(Page-level text extractions)
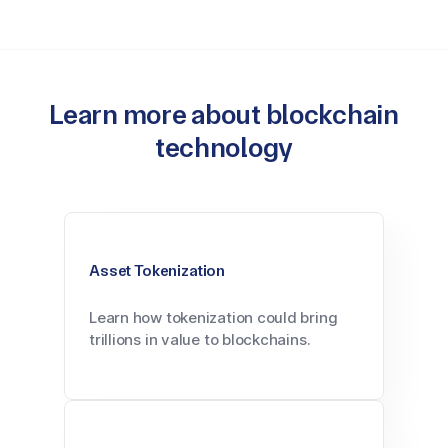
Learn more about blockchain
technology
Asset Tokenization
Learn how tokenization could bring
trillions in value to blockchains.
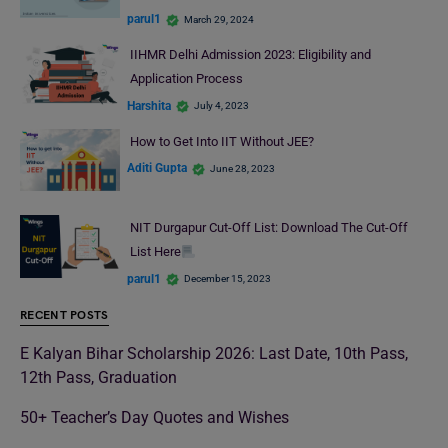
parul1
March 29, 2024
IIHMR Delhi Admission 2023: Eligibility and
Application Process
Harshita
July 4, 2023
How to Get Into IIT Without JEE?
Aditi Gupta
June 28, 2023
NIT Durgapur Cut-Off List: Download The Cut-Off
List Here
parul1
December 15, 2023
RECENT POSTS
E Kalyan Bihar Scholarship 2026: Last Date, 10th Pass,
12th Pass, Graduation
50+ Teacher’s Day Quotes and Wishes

* * *

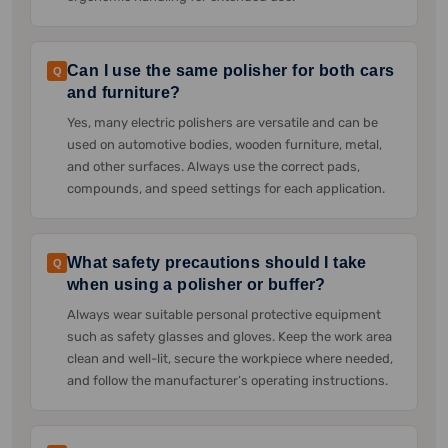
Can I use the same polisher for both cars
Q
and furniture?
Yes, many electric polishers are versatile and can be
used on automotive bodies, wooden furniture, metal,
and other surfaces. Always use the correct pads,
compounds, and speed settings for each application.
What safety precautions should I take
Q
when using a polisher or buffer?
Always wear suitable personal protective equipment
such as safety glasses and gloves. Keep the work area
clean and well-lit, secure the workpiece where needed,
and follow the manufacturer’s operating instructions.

* * *

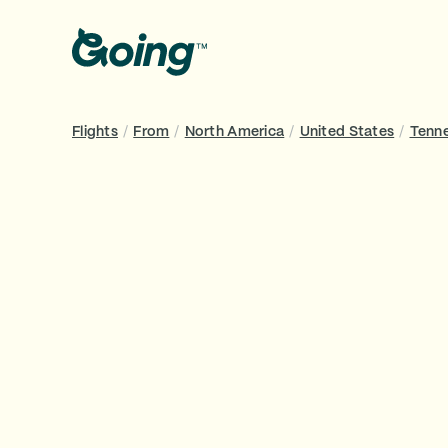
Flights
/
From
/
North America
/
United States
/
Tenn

What the exercise asks: Once the line with "Learn how tokenization could bring" is found above, transcribe each line from it through the line with "50+ Teacher’s Day Quotes and Wishes", exactly, and omit the pictures.

Solved exercise:
Learn how tokenization could bring
trillions in value to blockchains.
parul1
March 29, 2024
IIHMR Delhi Admission 2023: Eligibility and
Application Process
Harshita
July 4, 2023
How to Get Into IIT Without JEE?
Aditi Gupta
June 28, 2023
NIT Durgapur Cut-Off List: Download The Cut-Off
List Here
parul1
December 15, 2023
RECENT POSTS
E Kalyan Bihar Scholarship 2026: Last Date, 10th Pass,
12th Pass, Graduation
50+ Teacher’s Day Quotes and Wishes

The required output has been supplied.